B2B Solution Offerings
In today’s retail market, most manufacturers’ products are sold through resellers. Many big box stores are designing their own extended or augmented warranty offerings that are more robust than a manufacturer’s base warranty. However, the retailer will typically not be as experienced in servicing that product as the manufacturer. That’s because the retailer covers only a fraction of the total units in the field. In that case, monetizing the service data in the form of an intelligent triage product that can be licensed to a retailer could be a way of helping convert a cost center into a profit center for the manufacturer.

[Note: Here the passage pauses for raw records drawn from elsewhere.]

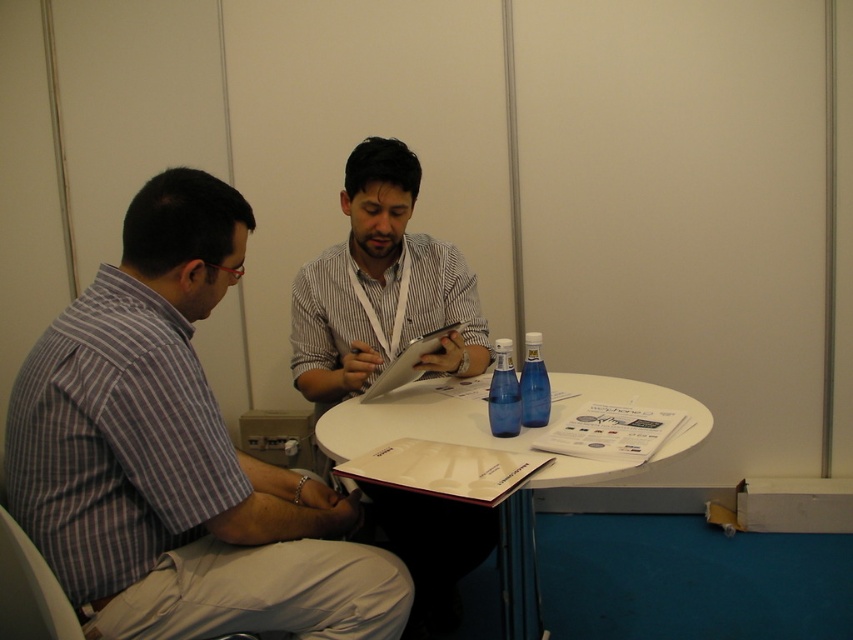 What are the coordinates of the matte striped shirt at center?

The coordinates of the matte striped shirt at center are at point (x=381, y=288).

You are a photographer at the event and need to take a photo of both the matte striped shirt at center and the white paper clipboard at center. Which object should you focus on first to ensure it is in the foreground?

The matte striped shirt at center has a greater height compared to the white paper clipboard at center, so you should focus on the matte striped shirt at center first to ensure it is in the foreground.

You are a person who wants to place a 10 inch ruler between the white paper clipboard at center and the blue glass bottle at center. Is there enough space to place it without moving either object?

The distance between the white paper clipboard at center and the blue glass bottle at center is 11.34 inches, so yes, there is enough space to place the 10 inch ruler between them without moving either object. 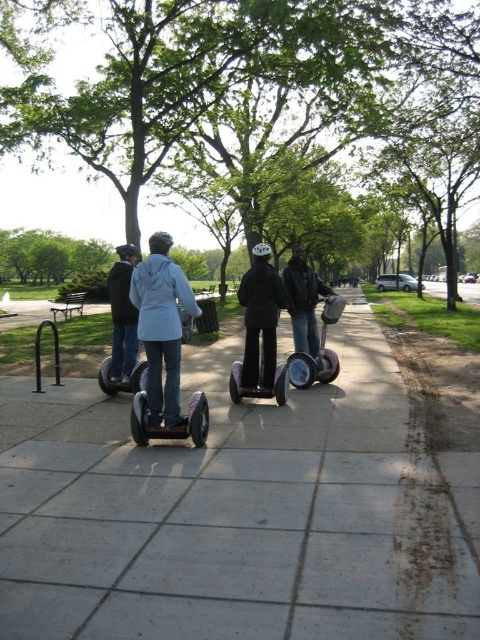 Question: Does gray concrete sidewalk at center appear on the left side of black matte helmet at center?

Choices:
 (A) no
 (B) yes

Answer: (B)

Question: Does gray concrete sidewalk at center lie in front of black matte helmet at center?

Choices:
 (A) yes
 (B) no

Answer: (A)

Question: Is light blue fabric jacket at center further to the viewer compared to shiny black scooter at center?

Choices:
 (A) yes
 (B) no

Answer: (B)

Question: Which of these objects is positioned closest to the light blue denim jacket at center?

Choices:
 (A) shiny black scooter at center
 (B) gray concrete sidewalk at center
 (C) black matte helmet at center

Answer: (A)

Question: Which point is closer to the camera taking this photo?

Choices:
 (A) (298, 244)
 (B) (135, 333)

Answer: (B)

Question: Which point appears farthest from the camera in this image?

Choices:
 (A) (314, 332)
 (B) (299, 362)

Answer: (A) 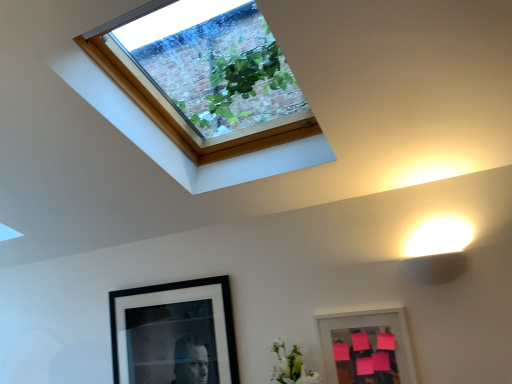 Question: Considering the relative sizes of pink matte picture frame at lower right, the 1th picture frame when ordered from front to back, and black matte picture frame at lower left, which is the 1th picture frame in back-to-front order, in the image provided, is pink matte picture frame at lower right, the 1th picture frame when ordered from front to back, wider than black matte picture frame at lower left, which is the 1th picture frame in back-to-front order,?

Choices:
 (A) yes
 (B) no

Answer: (B)

Question: Is pink matte picture frame at lower right, the 1th picture frame when ordered from right to left, to the right of black matte picture frame at lower left, the second picture frame in the front-to-back sequence, from the viewer's perspective?

Choices:
 (A) no
 (B) yes

Answer: (B)

Question: Can you confirm if pink matte picture frame at lower right, the 1th picture frame when ordered from right to left, is smaller than black matte picture frame at lower left, which is the second picture frame from right to left?

Choices:
 (A) no
 (B) yes

Answer: (B)

Question: Is pink matte picture frame at lower right, which is the second picture frame in left-to-right order, not inside black matte picture frame at lower left, the second picture frame in the front-to-back sequence?

Choices:
 (A) yes
 (B) no

Answer: (A)

Question: Considering the relative sizes of pink matte picture frame at lower right, which is the second picture frame in left-to-right order, and black matte picture frame at lower left, which is the second picture frame from right to left, in the image provided, is pink matte picture frame at lower right, which is the second picture frame in left-to-right order, bigger than black matte picture frame at lower left, which is the second picture frame from right to left,?

Choices:
 (A) yes
 (B) no

Answer: (B)

Question: Can you confirm if pink matte picture frame at lower right, which is the second picture frame in left-to-right order, is thinner than black matte picture frame at lower left, which is the second picture frame from right to left?

Choices:
 (A) yes
 (B) no

Answer: (A)

Question: Does white matte flower at lower center have a lesser height compared to clear glass window at upper center?

Choices:
 (A) no
 (B) yes

Answer: (B)

Question: Does white matte flower at lower center have a greater width compared to clear glass window at upper center?

Choices:
 (A) yes
 (B) no

Answer: (B)

Question: Is white matte flower at lower center not near clear glass window at upper center?

Choices:
 (A) yes
 (B) no

Answer: (A)

Question: From a real-world perspective, is white matte flower at lower center under clear glass window at upper center?

Choices:
 (A) yes
 (B) no

Answer: (A)

Question: Does white matte flower at lower center lie in front of clear glass window at upper center?

Choices:
 (A) yes
 (B) no

Answer: (B)

Question: Is white matte flower at lower center positioned with its back to clear glass window at upper center?

Choices:
 (A) yes
 (B) no

Answer: (B)

Question: Considering the relative sizes of black matte picture frame at lower left, the first picture frame when ordered from left to right, and pink matte picture frame at lower right, the second picture frame viewed from the back, in the image provided, is black matte picture frame at lower left, the first picture frame when ordered from left to right, wider than pink matte picture frame at lower right, the second picture frame viewed from the back,?

Choices:
 (A) yes
 (B) no

Answer: (A) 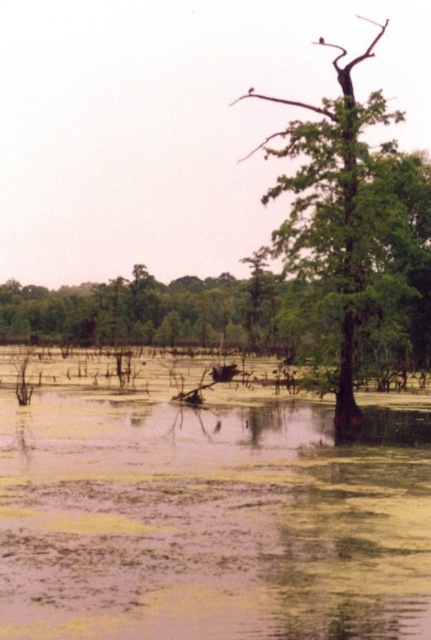 Which is in front, point (63, 422) or point (340, 116)?

Point (340, 116) is in front.

Image resolution: width=431 pixels, height=640 pixels. I want to click on green algae-covered water at center, so click(206, 512). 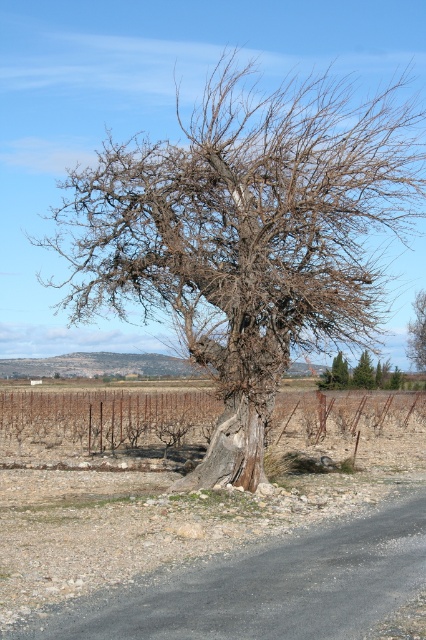 Question: Which point appears closest to the camera in this image?

Choices:
 (A) (414, 324)
 (B) (371, 372)

Answer: (B)

Question: Does green textured pine tree at center come behind bark textured tree at center?

Choices:
 (A) no
 (B) yes

Answer: (A)

Question: Among these points, which one is farthest from the camera?

Choices:
 (A) (362, 368)
 (B) (382, 365)
 (C) (417, 314)

Answer: (C)

Question: Is bark textured tree at center bigger than green matte evergreen tree at center?

Choices:
 (A) no
 (B) yes

Answer: (B)

Question: Among these objects, which one is farthest from the camera?

Choices:
 (A) green textured pine tree at center
 (B) green matte evergreen tree at center

Answer: (B)

Question: Can you confirm if bare wood tree at center is positioned below green matte evergreen tree at center?

Choices:
 (A) no
 (B) yes

Answer: (A) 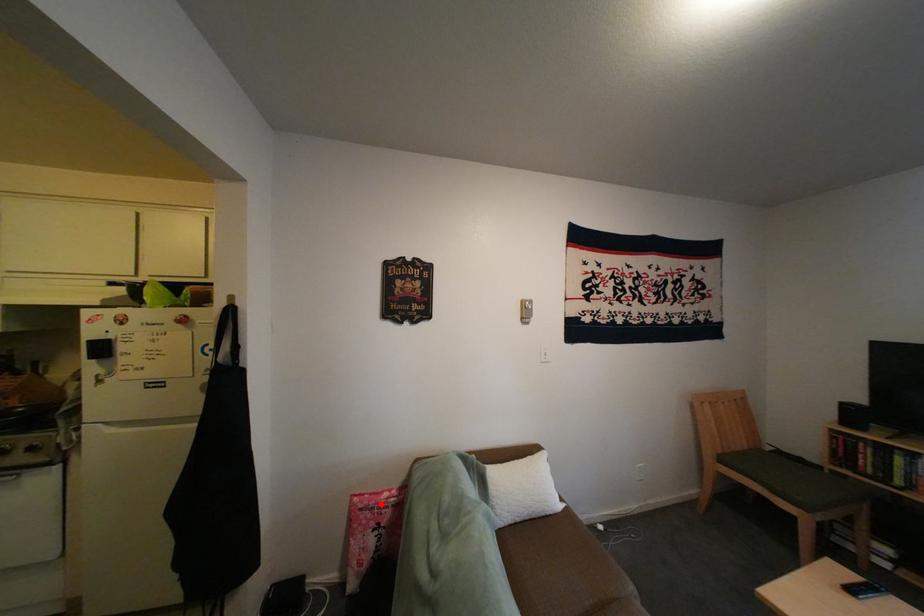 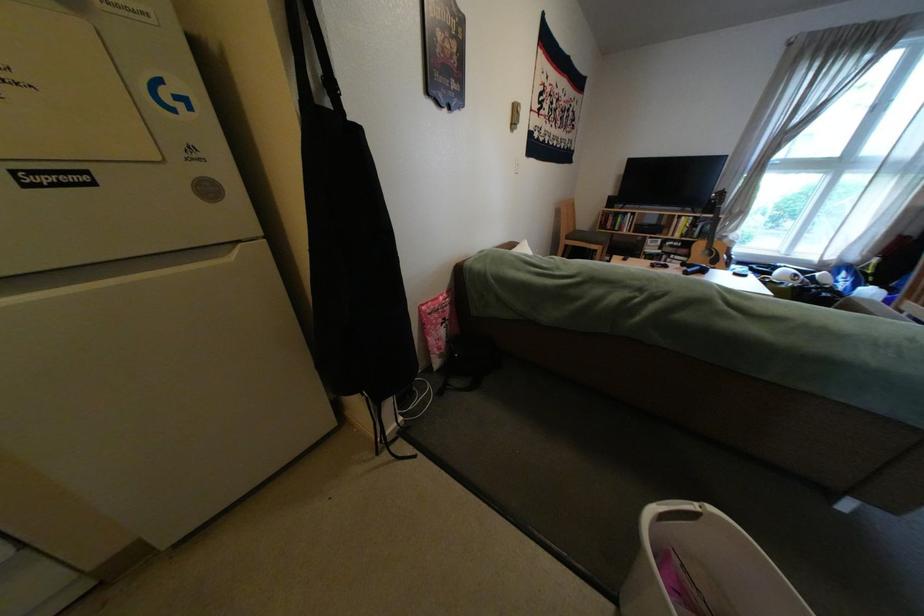 Question: I am providing you with two images of the same scene from different viewpoints. Given a red point in image1, look at the same physical point in image2. Is it:

Choices:
 (A) Closer to the viewpoint
 (B) Farther from the viewpoint

Answer: (A) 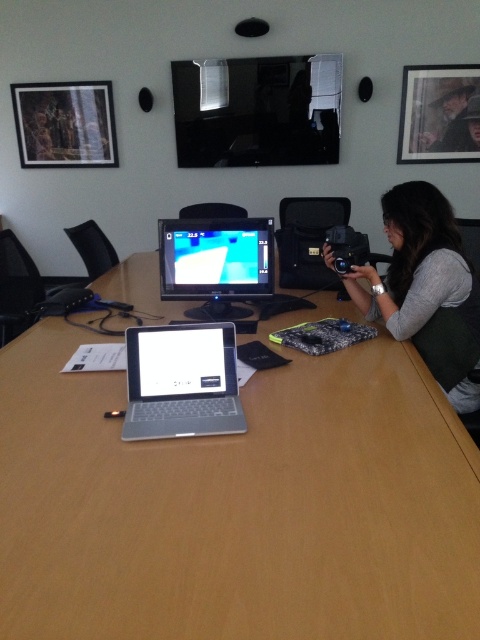 Does matte gray sweater at upper right appear under matte black camera at upper right?

Yes.

Who is higher up, matte gray sweater at upper right or matte black camera at upper right?

matte black camera at upper right

In order to click on matte gray sweater at upper right in this screenshot , I will do `click(425, 288)`.

Can you confirm if matte gray sweater at upper right is positioned to the left of matte black monitor at center?

In fact, matte gray sweater at upper right is to the right of matte black monitor at center.

Is matte gray sweater at upper right thinner than matte black monitor at center?

Yes, matte gray sweater at upper right is thinner than matte black monitor at center.

Where is `matte gray sweater at upper right`? Image resolution: width=480 pixels, height=640 pixels. matte gray sweater at upper right is located at coordinates (425, 288).

Can you confirm if wooden table at center is shorter than matte black camera at upper right?

In fact, wooden table at center may be taller than matte black camera at upper right.

Who is positioned more to the left, wooden table at center or matte black camera at upper right?

Positioned to the left is wooden table at center.

This screenshot has height=640, width=480. What do you see at coordinates (238, 506) in the screenshot?
I see `wooden table at center` at bounding box center [238, 506].

This screenshot has width=480, height=640. Find the location of `wooden table at center`. wooden table at center is located at coordinates (x=238, y=506). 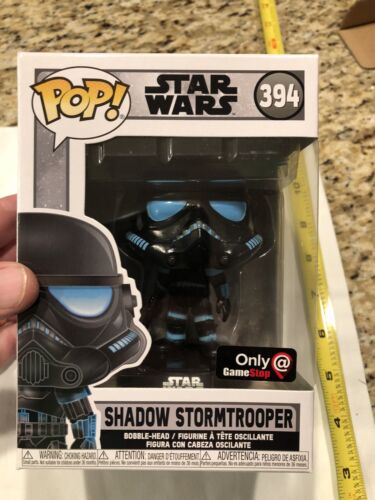 Where is `plastic window`? Image resolution: width=375 pixels, height=500 pixels. plastic window is located at coordinates (272, 273). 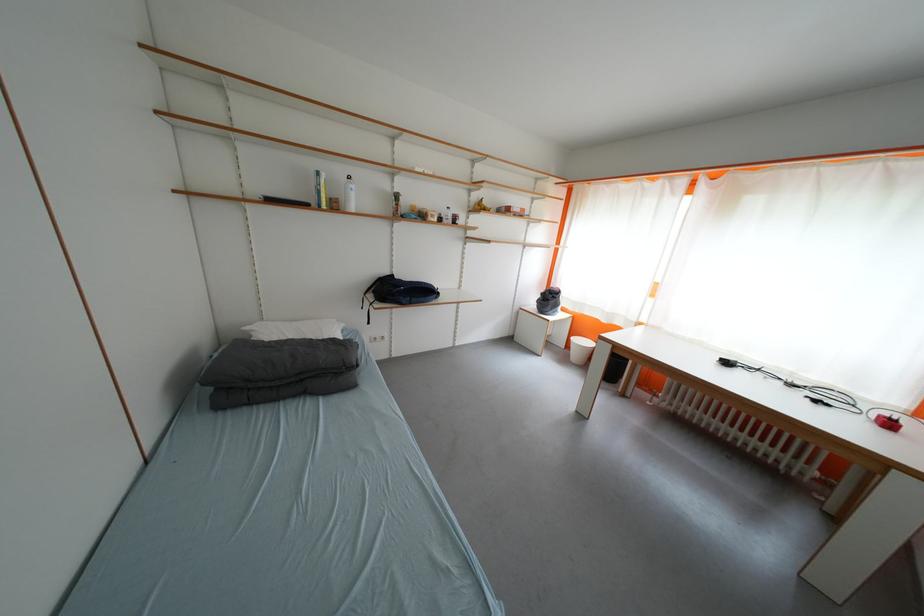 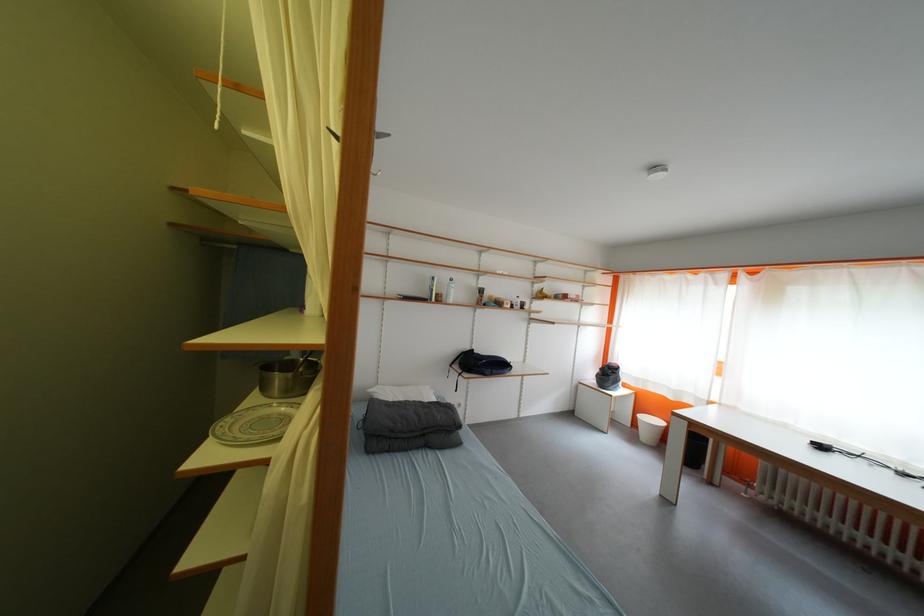 The point at (257,331) is marked in the first image. Where is the corresponding point in the second image?

(380, 392) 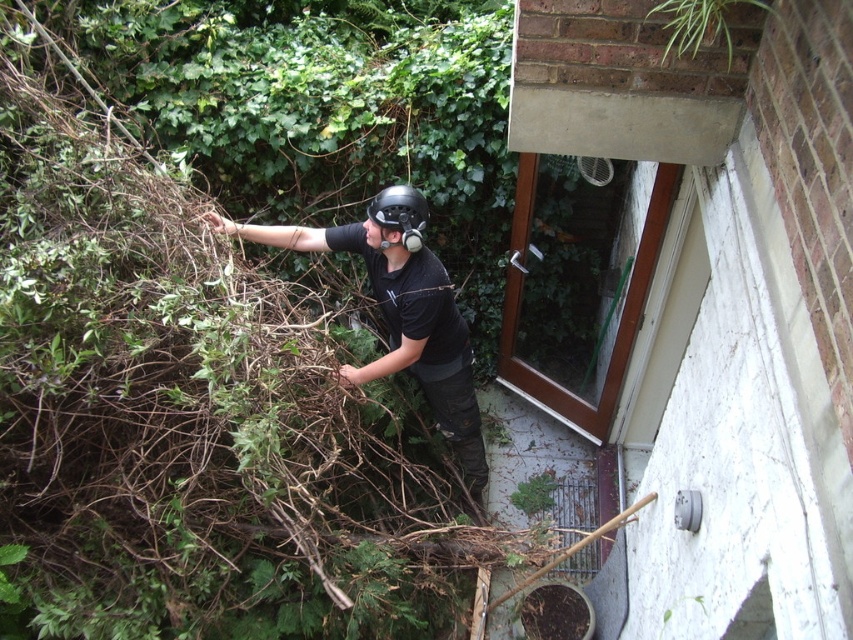 You are an inspector checking safety gear in the image. You notice two helmets labeled as black matte helmet at upper left and matte black helmet at center. According to safety regulations, the helmet must be the same size. Is there a compliance issue here?

Yes, there is a compliance issue because the black matte helmet at upper left is bigger than the matte black helmet at center, violating the requirement for all helmets to be the same size.

You are a safety inspector at the construction site. You need to check if the distance between the black matte helmet at upper left and the camera is within the 3 meters safety regulation. Can you confirm?

The black matte helmet at upper left and camera are 2.93 meters apart from each other, which is within the 3 meters safety regulation. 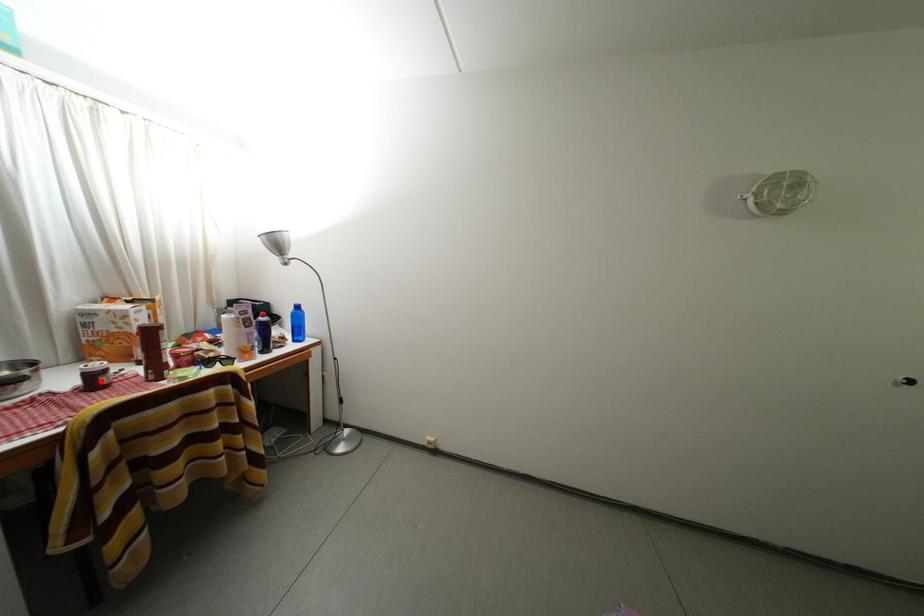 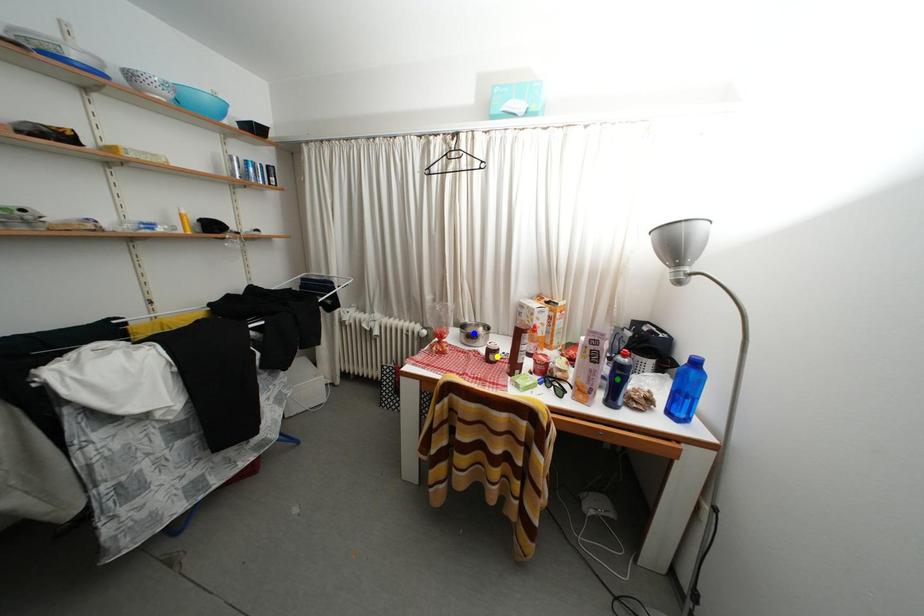 Question: I am providing you with two images of the same scene from different viewpoints. A red point is marked on the first image. You are given multiple points on the second image. Can you choose the point in image 2 that corresponds to the point in image 1?

Choices:
 (A) green point
 (B) yellow point
 (C) blue point

Answer: (B)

With modern AI seemingly everywhere in our lives, it’s only logical to apply it to troubleshooting product issues for manufacturers. We used the medical analogue as an example earlier, but in reality, AI platforms in the healthcare industry have existed for some time, giving diagnosis, treatment, and prescription recommendations to medical professionals. In this case, the data model is the knowledge base behind modern medicine. It is now time, and the technology is adequately mature, for manufacturers to adopt AI for improving their service processes. In today’s highly competitive economy and with resources stretched, any edge that contributes to a product’s profitability should be considered a staple strategy – particularly when it can help meet consumer expectations for a better experience when dealing with an issue.